Par ailleurs, le net ralentissement de la recherche en France après la mise en route de Thèmis pèse sur la filière, estime Alain Ferrière, responsable de programme CSP au CNRS. En premier lieu, "il faut avoir à l'esprit" que certains pays ont réalisé un effort de recherches ininterrompu pendant 15 à 30 ans. Quant à la recherche française, "elle n'est pas très active" dans le domaine des champs solaires. C'est d'ailleurs un des paradoxes de la filière pointé par nombres d'intervenants : si la France peut offrir une offre complète, c'est surtout grâce à ses compétences dans les domaines "non solaires" des CSP, une centrale CSP s'apparentant à une centrale thermique qui substitue le soleil aux combustibles usuels.
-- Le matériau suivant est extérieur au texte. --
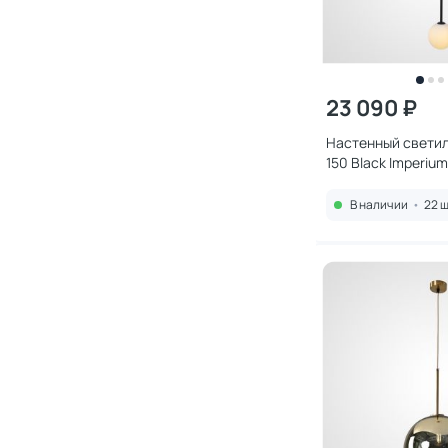
23 090 ₽
Настенный светиль
150 Black Imperiu
В наличии
•
22 ш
Enfin, la comparaison avec le photovoltaïque, en terme de coût, reste défavorable au CSP et, pire encore, l'écart de compétitivité s'accroît. Pourtant, le CSP permet de produire du courant de nuit grâce au stockage de la chaleur. Cet aspect est particulièrement important pour gérer un pic de consommation nocturne. C'est pourquoi, l'Arabie saoudite veut associer 25 GW de CSP aux 16 GW de photovoltaïque annoncés pour 2032. De même, l'Afrique du Sud offre un prix d'achat 2,7 fois plus élevé que le prix de base pour l'électricité produite par les CSP entre 16h30 et 21h30. "Le thermodynamique est plus un facilitateur qu'un concurrent du photovoltaïque", estime donc Cédric Philibert. Sur le papier, l'argument fait sens, mais, dans les faits, la mise en concurrence des deux technologies "est une réalité du marché", déplore Emmanuel Peter, directrice technique adjointe d'Areva Solar. Un point confirmé par Jean Pierre Joly, directeur général de l'Institut national de l'énergie solaire (Ines). Et avec des capacités d'installation de plusieurs GW par an, cette concurrence est redoutable.